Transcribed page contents
Start of Block

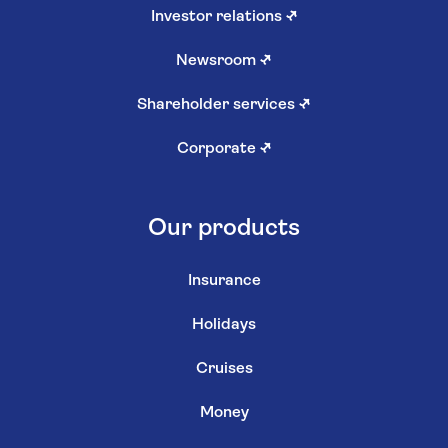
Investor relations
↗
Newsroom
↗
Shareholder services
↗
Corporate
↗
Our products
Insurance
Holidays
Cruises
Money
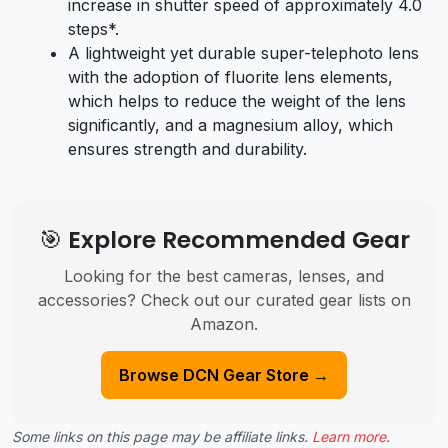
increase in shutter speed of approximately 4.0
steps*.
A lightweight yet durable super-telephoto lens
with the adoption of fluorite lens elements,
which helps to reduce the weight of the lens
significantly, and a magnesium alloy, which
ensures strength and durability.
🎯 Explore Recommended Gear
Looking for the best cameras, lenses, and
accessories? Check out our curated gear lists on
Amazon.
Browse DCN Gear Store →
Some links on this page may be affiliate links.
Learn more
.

End of Block
Start of Block

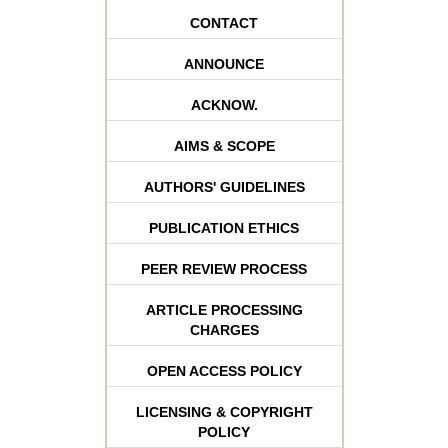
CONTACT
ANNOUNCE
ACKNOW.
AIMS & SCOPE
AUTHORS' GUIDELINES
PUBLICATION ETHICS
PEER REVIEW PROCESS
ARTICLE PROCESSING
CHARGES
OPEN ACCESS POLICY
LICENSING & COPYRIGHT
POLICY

End of Block

Read through the data and copy every line where "which" shows up.

which helps to reduce the weight of the lens
significantly, and a magnesium alloy, which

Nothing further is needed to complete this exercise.